Entries taken from a collection
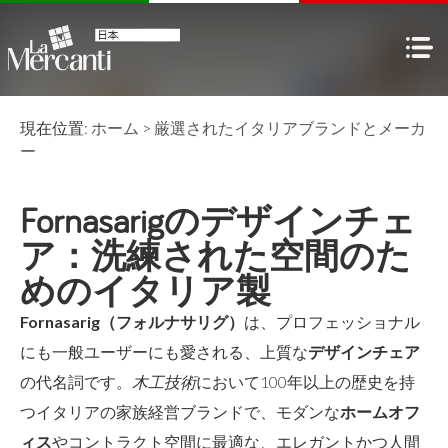
現在位置:
ホーム
>
厳選された
イタリアブランドとメーカ
ー
Fornasarigのデザインチェ
ア：洗練された空間のた
めのイタリア製
Fornasarig（フォルナサリグ）
は、プロフェッショナル
にも一般ユーザーにも愛される、上質な
デザインチェア
の代名詞です。
木工技術
において100年以上の歴史を持
つイタリアの家族経営ブランドで、モダンな
ホームオフ
ィス
やコントラクト空間に最適な、エレガントかつ人間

» **Action item**: What is needed here is an exact transcription of every record above, with images excluded.

» **The completed task**:
現在位置:
ホーム
>
厳選された
イタリアブランドとメーカ
ー
Fornasarigのデザインチェ
ア：洗練された空間のた
めのイタリア製
Fornasarig（フォルナサリグ）
は、プロフェッショナル
にも一般ユーザーにも愛される、上質な
デザインチェア
の代名詞です。
木工技術
において100年以上の歴史を持
つイタリアの家族経営ブランドで、モダンな
ホームオフ
ィス
やコントラクト空間に最適な、エレガントかつ人間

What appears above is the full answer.